Sir Colin Davis remembered

- 17 April 2013

Sir Colin Davis: Tributes from throughout the industry

Sir Colin Davis

25 September 1927 &#8210 14 April 2013

In the early days of his career, Sir Colin Davis was a man whose professional encounters were often as tempestuous as his private life.

In the early sixties, as his marriage to soprano April Cantelo foundered when he fell in love with the Iranian au pair, his career was taking off with his appointment as music director at Sadler’s Wells Opera (now English National Opera).

In 1967 he became chief conductor of the BBC Symphony Orchestra, in 1970 succeeded Sir Georg Solti as music director at Covent Garden, then spent ten years at the Bavarian Radio Symphony Orchestra before returning to the UK to become principal conductor of the LSO.

Players in any of those orchestras could talk about his sometimes irascible temperament, and audiences too gave him a rough ride &#8210 he was often booed at the Royal Opera House, where Solti was a tough act to follow. (He famously booed back and stuck his tongue out.) It was a harsh learning curve for a sensitive man, the fifth of seven children in a family that was not affluent.

Starting musical life as a clarinet student, he won a scholarship at the Royal College of Music where he was barred from the conducting class because he could not play the piano. So it was a largely self-taught conductor who was appointed as assistant conductor of the BBC Scottish Orchestra in 1957, and he came to public attention when he stood in for an ailing Otto Klemperer to conduct Elisabeth Schwarzkopf and Joan Sutherland in Don Giovanni at the Royal Festival Hall in 1959 and took over from Sir Thomas Beecham to make his Glyndebourne debut the following year.

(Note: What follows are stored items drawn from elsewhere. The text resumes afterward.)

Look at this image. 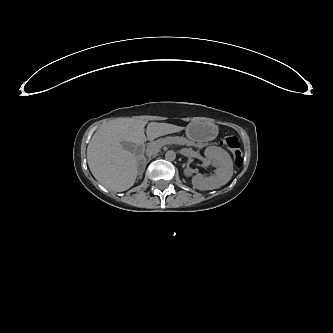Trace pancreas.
<instances>
[{"instance_id":"cf45deb5","label":"pancreas","mask_w":333,"mask_h":333,"mask_svg":"<svg viewBox=\"0 0 333 333\" xmlns=\"http://www.w3.org/2000/svg\"><path fill=\"white\" fill-rule=\"evenodd\" d=\"M164 142H171V143H175V144H185V145H188V146H195L194 144L190 143L189 141L185 140V139H173V140H160V141H157L155 143H152L150 144L148 147H147V150H146V153L148 155H152V154H155L160 146L161 143H164Z\"/></svg>"}]
</instances>
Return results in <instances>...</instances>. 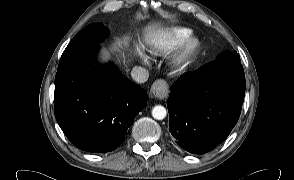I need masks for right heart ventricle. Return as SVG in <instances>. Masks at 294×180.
<instances>
[{"instance_id": "1", "label": "right heart ventricle", "mask_w": 294, "mask_h": 180, "mask_svg": "<svg viewBox=\"0 0 294 180\" xmlns=\"http://www.w3.org/2000/svg\"><path fill=\"white\" fill-rule=\"evenodd\" d=\"M184 36L179 33L171 32L160 34L153 37L148 42V50L157 56H164L170 53L182 40Z\"/></svg>"}]
</instances>
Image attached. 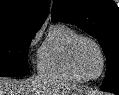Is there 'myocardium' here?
<instances>
[{
    "mask_svg": "<svg viewBox=\"0 0 119 95\" xmlns=\"http://www.w3.org/2000/svg\"><path fill=\"white\" fill-rule=\"evenodd\" d=\"M83 42H89V43L93 44L96 47V49L98 50L99 54H100L101 69H100L99 73L96 76H87V75H85L80 70V68L77 64V50ZM69 64H70L72 70L75 72V74L78 75L81 79L87 80V81L96 80V79L100 78L102 76V74L104 73V70H105V67H106V57H105V53H104L101 45L95 39H93L91 37L80 35L79 37H77L73 41V43L70 46V49H69Z\"/></svg>",
    "mask_w": 119,
    "mask_h": 95,
    "instance_id": "obj_1",
    "label": "myocardium"
}]
</instances>
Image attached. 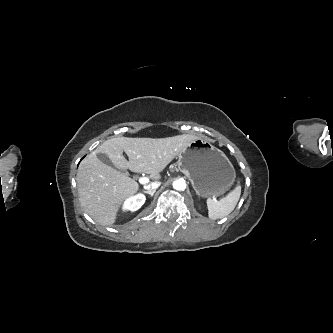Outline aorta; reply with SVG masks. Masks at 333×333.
I'll return each instance as SVG.
<instances>
[{
  "label": "aorta",
  "instance_id": "aorta-1",
  "mask_svg": "<svg viewBox=\"0 0 333 333\" xmlns=\"http://www.w3.org/2000/svg\"><path fill=\"white\" fill-rule=\"evenodd\" d=\"M173 188L175 190L183 191L186 189V183L183 179L176 180L173 183Z\"/></svg>",
  "mask_w": 333,
  "mask_h": 333
}]
</instances>
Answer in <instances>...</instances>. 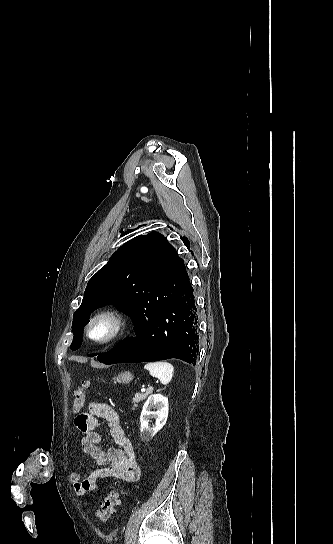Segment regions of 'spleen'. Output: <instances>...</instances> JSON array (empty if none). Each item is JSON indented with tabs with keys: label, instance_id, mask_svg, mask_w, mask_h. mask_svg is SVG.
I'll return each instance as SVG.
<instances>
[{
	"label": "spleen",
	"instance_id": "3e777b00",
	"mask_svg": "<svg viewBox=\"0 0 333 544\" xmlns=\"http://www.w3.org/2000/svg\"><path fill=\"white\" fill-rule=\"evenodd\" d=\"M144 369L149 371L152 377L159 379L163 385L171 381L174 373V367L165 361L149 362L145 364Z\"/></svg>",
	"mask_w": 333,
	"mask_h": 544
}]
</instances>
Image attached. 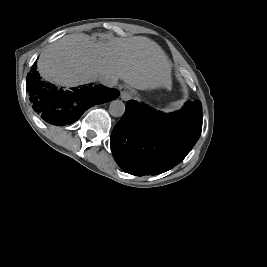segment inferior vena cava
<instances>
[{
	"mask_svg": "<svg viewBox=\"0 0 267 267\" xmlns=\"http://www.w3.org/2000/svg\"><path fill=\"white\" fill-rule=\"evenodd\" d=\"M98 79H99L101 84H103L107 87H114L118 83V79L115 76H112L109 74L100 75Z\"/></svg>",
	"mask_w": 267,
	"mask_h": 267,
	"instance_id": "1",
	"label": "inferior vena cava"
}]
</instances>
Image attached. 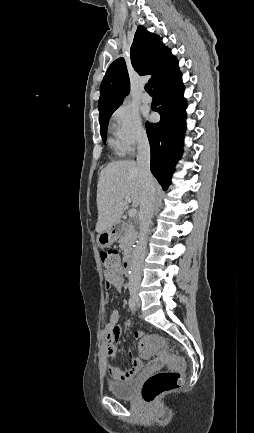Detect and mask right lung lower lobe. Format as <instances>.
Returning <instances> with one entry per match:
<instances>
[{"instance_id": "1", "label": "right lung lower lobe", "mask_w": 254, "mask_h": 433, "mask_svg": "<svg viewBox=\"0 0 254 433\" xmlns=\"http://www.w3.org/2000/svg\"><path fill=\"white\" fill-rule=\"evenodd\" d=\"M152 109L158 112V123H146L151 148V172L164 190L170 183L175 164L182 153L186 129V100L178 62L154 88Z\"/></svg>"}]
</instances>
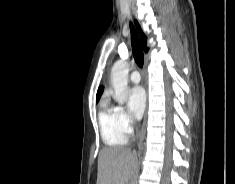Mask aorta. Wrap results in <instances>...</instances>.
<instances>
[{
	"mask_svg": "<svg viewBox=\"0 0 235 184\" xmlns=\"http://www.w3.org/2000/svg\"><path fill=\"white\" fill-rule=\"evenodd\" d=\"M128 72L129 66L127 62H123V60L115 62L111 70L110 78L115 90V96H113V98L118 104H125L129 96L127 80Z\"/></svg>",
	"mask_w": 235,
	"mask_h": 184,
	"instance_id": "aorta-1",
	"label": "aorta"
}]
</instances>
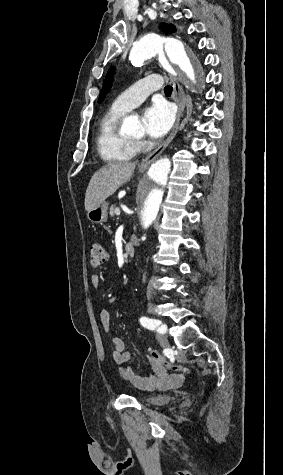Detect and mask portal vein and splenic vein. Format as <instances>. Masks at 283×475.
<instances>
[{
	"instance_id": "18ae733b",
	"label": "portal vein and splenic vein",
	"mask_w": 283,
	"mask_h": 475,
	"mask_svg": "<svg viewBox=\"0 0 283 475\" xmlns=\"http://www.w3.org/2000/svg\"><path fill=\"white\" fill-rule=\"evenodd\" d=\"M115 212H116V216H119V214H120V208H117V210H115Z\"/></svg>"
}]
</instances>
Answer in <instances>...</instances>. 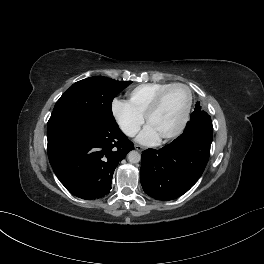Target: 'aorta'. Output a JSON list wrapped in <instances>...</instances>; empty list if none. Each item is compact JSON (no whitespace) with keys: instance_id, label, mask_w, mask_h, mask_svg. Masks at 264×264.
<instances>
[{"instance_id":"762f6f07","label":"aorta","mask_w":264,"mask_h":264,"mask_svg":"<svg viewBox=\"0 0 264 264\" xmlns=\"http://www.w3.org/2000/svg\"><path fill=\"white\" fill-rule=\"evenodd\" d=\"M127 157L130 163H138L141 160V155L137 151H130Z\"/></svg>"}]
</instances>
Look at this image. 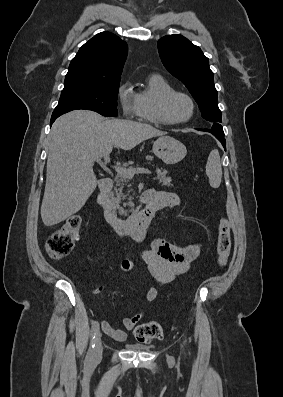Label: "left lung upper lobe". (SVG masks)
<instances>
[{"label": "left lung upper lobe", "instance_id": "5c2ea615", "mask_svg": "<svg viewBox=\"0 0 283 397\" xmlns=\"http://www.w3.org/2000/svg\"><path fill=\"white\" fill-rule=\"evenodd\" d=\"M158 51L166 69L178 78L197 102L203 118L213 122L211 130L223 134L214 74L201 49L181 35H166L158 41Z\"/></svg>", "mask_w": 283, "mask_h": 397}]
</instances>
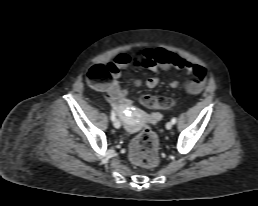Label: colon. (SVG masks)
Returning <instances> with one entry per match:
<instances>
[{
    "instance_id": "5ec220e1",
    "label": "colon",
    "mask_w": 258,
    "mask_h": 206,
    "mask_svg": "<svg viewBox=\"0 0 258 206\" xmlns=\"http://www.w3.org/2000/svg\"><path fill=\"white\" fill-rule=\"evenodd\" d=\"M88 80L94 85H103L110 80L108 67L94 65L87 72ZM142 104L148 108L168 109L172 101L164 97L145 96ZM159 140L157 135L149 128L142 130L131 142L130 159L141 167H153L158 163Z\"/></svg>"
}]
</instances>
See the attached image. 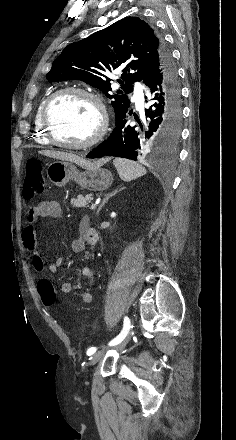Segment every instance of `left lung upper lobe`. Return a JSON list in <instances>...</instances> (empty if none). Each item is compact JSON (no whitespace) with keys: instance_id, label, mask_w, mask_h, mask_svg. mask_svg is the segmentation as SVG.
I'll list each match as a JSON object with an SVG mask.
<instances>
[{"instance_id":"1","label":"left lung upper lobe","mask_w":236,"mask_h":440,"mask_svg":"<svg viewBox=\"0 0 236 440\" xmlns=\"http://www.w3.org/2000/svg\"><path fill=\"white\" fill-rule=\"evenodd\" d=\"M170 53L164 39L145 21L126 17L91 36L67 46L46 74L50 82L81 80L112 99L115 116L128 111L133 83L142 81L151 61ZM122 70V90L110 95L109 73Z\"/></svg>"}]
</instances>
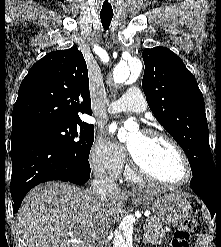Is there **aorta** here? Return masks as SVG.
<instances>
[{"mask_svg": "<svg viewBox=\"0 0 221 247\" xmlns=\"http://www.w3.org/2000/svg\"><path fill=\"white\" fill-rule=\"evenodd\" d=\"M142 69L141 62L132 58L130 61L120 62L113 70V81L114 83H123L128 80L129 77L136 79L140 74ZM137 125L132 120H127L124 123V127L118 131V139L120 141H125L128 136V130L136 128ZM113 247H132L129 239L124 235L121 230L115 232Z\"/></svg>", "mask_w": 221, "mask_h": 247, "instance_id": "aorta-1", "label": "aorta"}]
</instances>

His first concert with the LSO came in 1959, and despite early, mutual rancour between conductor and players, it was the beginning of a relationship that blossomed into one of music’s most enduring and fruitful partnerships. He became renowned for his interpretations of Mozart, Sibelius, Berlioz, Bruckner, Mahler and Tippett. Aged 80, he conducted the premiere of James MacMillan’s St John Passion.

Sir Colin would speak openly and philosophically about his transition from fiery and naïve youth to mellow elder statesman, and the sheer volume of tributes that have been paid bear witness to his place in the genuine affections of so many people.



LSO: ‘Sir Colin’s role in British musical life was immense. He will be remembered with huge affection and admiration by the LSO.’

Antonio Pappano: ‘His passing represents an end of an era, where grit, toil, vision and energy were the defining elements of a leading international opera house. The warmth and excitement of his music-making will be terribly missed. He was a giant. A very sad moment for British music.’

Roger Wright: ‘Sir Colin Davis will be hugely missed by all in the classical music world. His last performance at the BBC Proms two years ago, a towering interpretation of Beethoven’s Missa Solemnis, was a reminder of the special qualities of his conducting and his big hearted and deep musicianship. He was also keen to share his knowledge and spent time working with young musicians. His death is an enormous loss to music.’

Sir Nicholas Kenyon: ‘Sir Colin was one of the great musicians of our time, and for over half a century and more he played a central part in our musical lives. He will be sadly missed here at the Barbican for his wonderful relationship with the London Symphony Orchestra, for his total professionalism at the service of great music, and for his encouragement of young people’s music-making.’

David Temple: ‘It was after watching him conduct Beethoven’s Missa Solemnis in the early nineties that I decided to ask if I could spend some time with him on this score. He agreed to meet with me at his house in Highbury at 8am one Sunday morning. For the next four hours we looked at every detail. I will never forget that session with him (for which he did not want a fee) and the principles he passed on in that one session have remained with me ever since.’

Imogen Cooper:  ‘A wonderful musician, whose humanity and ever fresh love of and wonder at music made collaboration with him unique. What a contribution he has made to the musical world.’